Segment Start: ENTRIES SUPPLIED

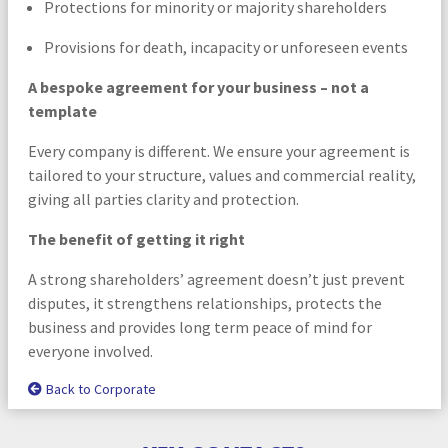
Protections for minority or majority shareholders
Provisions for death, incapacity or unforeseen events
A bespoke agreement for your business – not a
template
Every company is different. We ensure your agreement is
tailored to your structure, values and commercial reality,
giving all parties clarity and protection.
The benefit of getting it right
A strong shareholders’ agreement doesn’t just prevent
disputes, it strengthens relationships, protects the
business and provides long term peace of mind for
everyone involved.
Back to Corporate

Segment End: ENTRIES SUPPLIED

Copy each line above where "business" appears.

→ EXPECTED ANSWER
A bespoke agreement for your business – not a
business and provides long term peace of mind for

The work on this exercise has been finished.